ある、幼い頃の記憶がある。
ある日を境に家の中が静かになった。
私は子供心に「何かが起きた」と悟った。
でも何が起きたのか、分からない。あるいは覚えていなかった。
そんな中、私はいつも以上に明るくはしゃいだ。
そうする必要がある、と思った。
大人たちはそんな私の頭を別の方向を見つめながら撫でた。
ある日、私はしんと静まり返った場所で眠った。

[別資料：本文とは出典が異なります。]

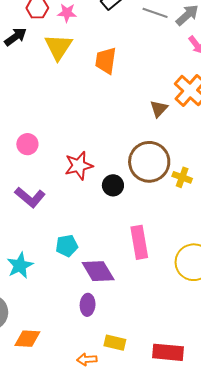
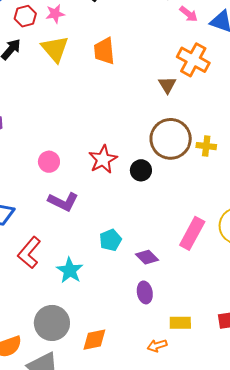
pink circle: (27, 144) -> (49, 162), moved
pink rectangle: (139, 242) -> (192, 233), moved, turned 52
purple diamond: (98, 271) -> (147, 257), size x0.7

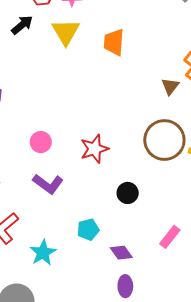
black circle: (141, 170) -> (128, 193), moved
pink rectangle: (192, 233) -> (170, 237), size x0.7
purple ellipse: (145, 292) -> (125, 286), moved

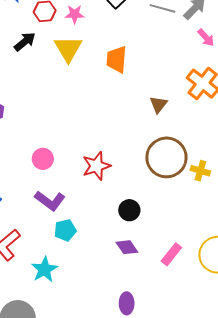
brown triangle: (170, 86) -> (158, 104), moved
cyan pentagon: (88, 230) -> (65, 230), moved
purple diamond: (121, 253) -> (127, 247), moved

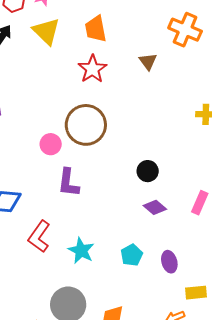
brown circle: (166, 157) -> (86, 125), moved
red star: (96, 166) -> (92, 69), moved
purple L-shape: (50, 201) -> (68, 183), turned 76
cyan pentagon: (65, 230) -> (132, 255), moved

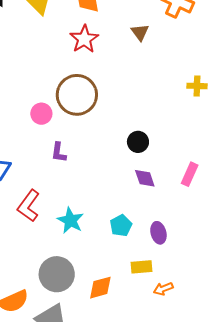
purple L-shape: (68, 183) -> (59, 152), size x0.7
purple diamond: (155, 207) -> (145, 178), turned 30
yellow rectangle: (196, 293) -> (142, 267), moved

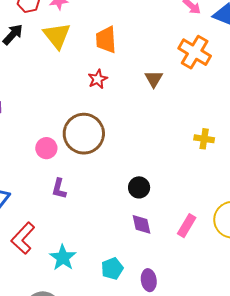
red star: (84, 39) -> (98, 79), size x0.7

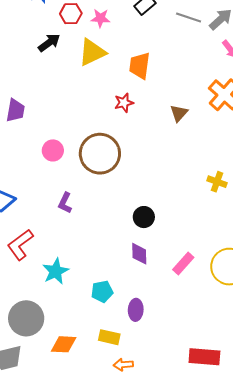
yellow triangle: (57, 36) -> (92, 52), turned 32
pink circle: (46, 148) -> (53, 150), moved

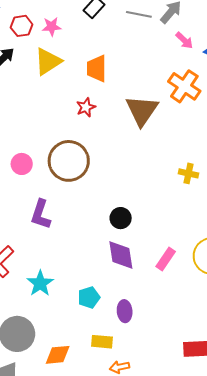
brown triangle: (179, 113) -> (142, 110), size x1.8
purple L-shape: (65, 203) -> (41, 214), size x1.4
purple diamond: (139, 254) -> (121, 255), size x1.4

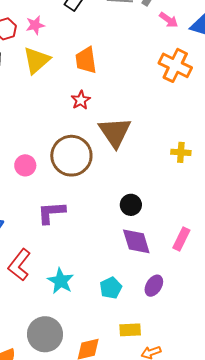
brown triangle: (142, 110) -> (115, 132), moved
yellow cross: (189, 173) -> (181, 152), moved
purple L-shape: (41, 214) -> (51, 213), turned 76
purple ellipse: (125, 311) -> (154, 286), moved, turned 45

昼寝だったと思う。
はしゃぎ疲れていたのだ。
ふと気がつくと、白浜を歩いていた。
海はなく、ただひたすら白浜が広がっていた。
そこは不思議なところで、ところどころ高い柱のようなものが埋まっていた。
柱の先端はギザギザに尖っているものもあった。
私が白浜を歩いていると、ふいに目の前の砂浜からざーーーと音を立てて大きな砂で出来た手が現れた。
私は恐ろしくなって逃げた。
しかし大きな手に追いつかれ、私はその手に持ち上げられた。
私を捕まえた大きな手は、その大きな指で私の頭をぬるりと撫でた。
あれは確かに、撫でたのだと思う。
私はその大きな手に持ち上げられて……。
気がつくと、私は暗い部屋で横になっていた。
私は家族の元へ走った。
あの記憶はなんだったのか……それを今、思い出した。
祖父が亡くなり、祖父の大きかった体が骨壷に収まった。
私があの幼い日に歩いた白浜は、この中だったのではないだろうか。
だとしたら、私は誰の白浜を歩き、誰に助けられたのだろう。
それだけは今も、思い出せずにいるのだ。